Karma is a natural law that stands outside subjective judgments. Negative karma is violating others, such as killing or robbing. If you commit karma, you experience the consequences. Something isn’t karmic because of a person’s subjective judgment that it’s evil; it’s karmic because there is a factual violation that shows up in the energy. However, even negative karma is included in the perfection of what is — it’s part of how we grow. When we insist that something shouldn’t be the way it is when it is the way it is, we set up a contraction in ourselves. It’s more useful to fully feel our pain without resistance so that our energy can move.
There are some karmic acts so shockingly heinous that it’s hard to believe that someone would commit them. We may be temporarily stunned into inaction because they are far outside our usual reality, and then the actions we take may be inappropriate or, at least, unhelpful. However, the quicker we grok that they did, in fact, happen, that they’re part of reality, the quicker we can discern them and take appropriate actions.

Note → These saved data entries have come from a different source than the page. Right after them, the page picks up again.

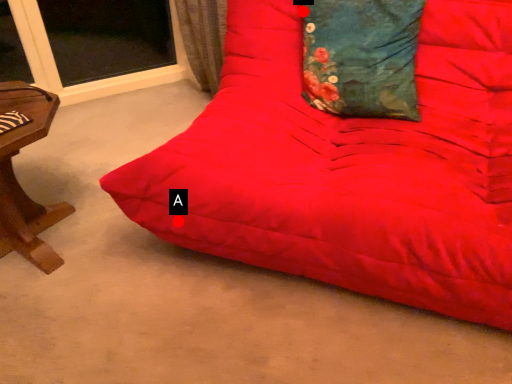 Question: Two points are circled on the image, labeled by A and B beside each circle. Which point is farther from the camera taking this photo?

Choices:
 (A) A is further
 (B) B is further

Answer: (B) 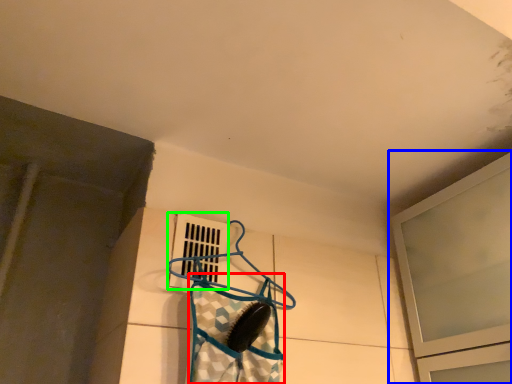 Question: Considering the real-world distances, which object is farthest from clothing (highlighted by a red box)? window (highlighted by a blue box) or window (highlighted by a green box)?

Choices:
 (A) window
 (B) window

Answer: (A) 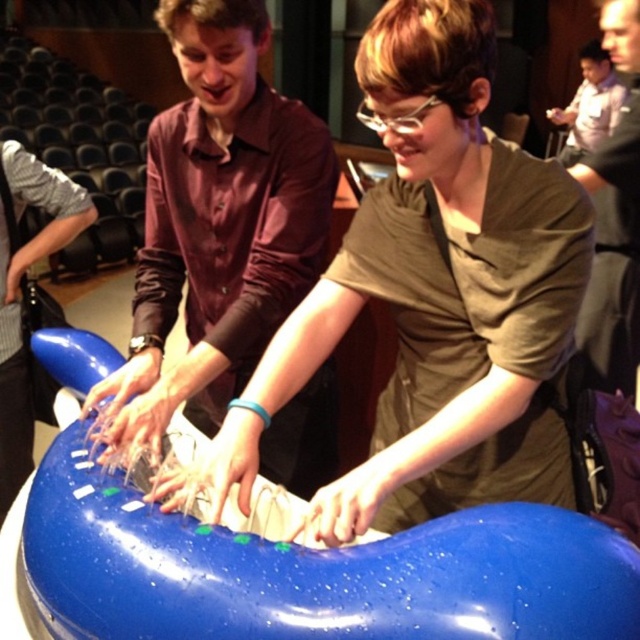 Question: Which point appears farthest from the camera in this image?

Choices:
 (A) coord(228,324)
 (B) coord(556,115)

Answer: (B)

Question: Is matte black shirt at upper right above light blue plastic toy at upper right?

Choices:
 (A) no
 (B) yes

Answer: (A)

Question: Which of these objects is positioned farthest from the matte black shirt at upper right?

Choices:
 (A) matte brown shirt at center
 (B) light blue plastic toy at upper right

Answer: (B)

Question: Considering the relative positions of glossy plastic object at center and matte black shirt at upper right in the image provided, where is glossy plastic object at center located with respect to matte black shirt at upper right?

Choices:
 (A) right
 (B) left

Answer: (B)

Question: Is matte brown shirt at center positioned behind matte black shirt at upper right?

Choices:
 (A) no
 (B) yes

Answer: (A)

Question: Which object is the closest to the matte black shirt at upper right?

Choices:
 (A) light blue plastic toy at upper right
 (B) matte brown shirt at center
 (C) glossy plastic object at center

Answer: (C) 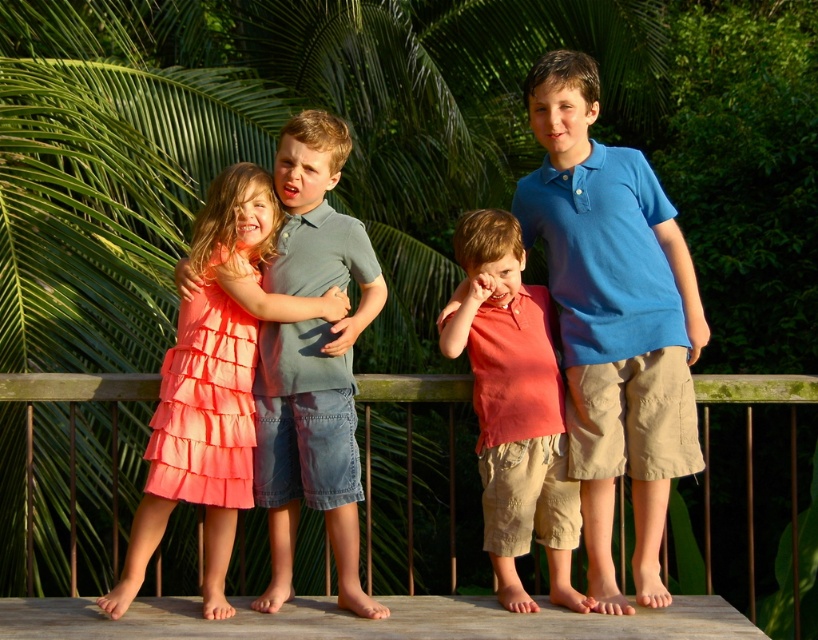 You are a photographer setting up a shot of the blue cotton shirt at center and the wooden at center. You want to ensure both subjects are in focus. Which subject should you focus on first to account for their height difference?

The blue cotton shirt at center is much taller than the wooden at center, so you should focus on the blue cotton shirt at center first to ensure both are in focus.

You are a photographer trying to capture a photo of the blue cotton shirt at center and the wooden at center. Which object should you focus on first to ensure both are in focus?

The wooden at center is further away than the blue cotton shirt at center, so you should focus on the wooden at center first to ensure both are in focus.

You are a photographer trying to capture a photo of the blue cotton shirt at center and the wooden at center. Which object is positioned higher in the frame?

The blue cotton shirt at center is above wooden at center, so it is positioned higher in the frame. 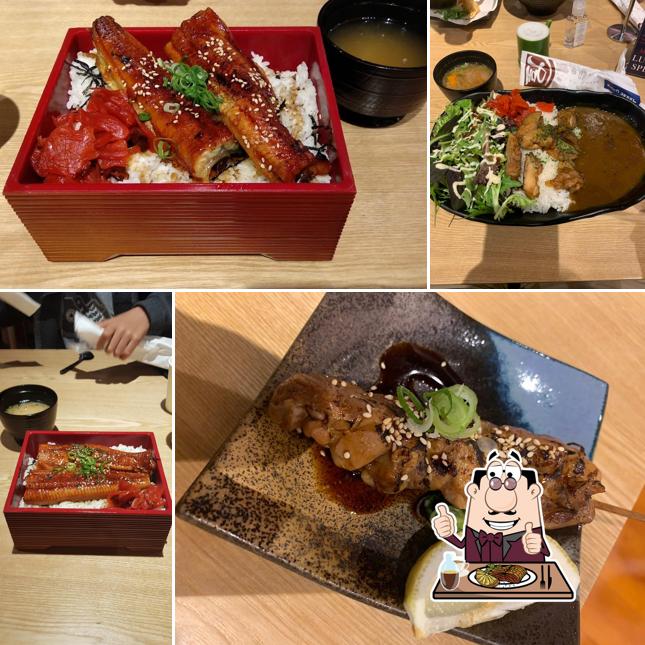 Identify the location of dish. (475, 82). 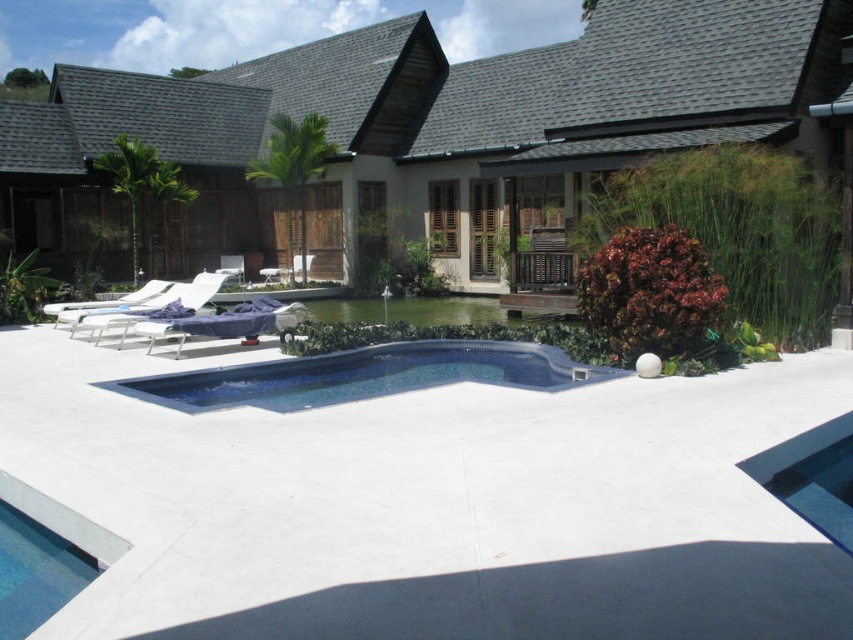 Can you confirm if smooth concrete pool at center is shorter than blue glossy swimming pool at center?

Incorrect, smooth concrete pool at center's height does not fall short of blue glossy swimming pool at center's.

Is smooth concrete pool at center bigger than blue glossy swimming pool at center?

Indeed, smooth concrete pool at center has a larger size compared to blue glossy swimming pool at center.

Image resolution: width=853 pixels, height=640 pixels. In order to click on smooth concrete pool at center in this screenshot , I will do `click(427, 134)`.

In a sense, this is a loss of innocence, but the existence of extreme karma doesn’t negate the existence of love, truth, and beauty. We need not become soured on life because we encountered something heinous. Ultimately, even that serves our evolution because it brings into sharper focus what love, truth, and beauty are.
Accepting what is, even when it is horrible, frees us to move on. Revising our view of reality can be stressful, but being frozen in resistance makes us victims, stuck in the past. In fact, anytime someone disappoints us because we had expected different behavior, the quicker we revise our expectations to match the facts, the happier we can be. When we’re disillusioned, it’s helpful to frame that as gaining useful new information that will help us work more effectively with what is. We had expected one thing — naively, it turns out — but now we have a better idea of what we’re really dealing with.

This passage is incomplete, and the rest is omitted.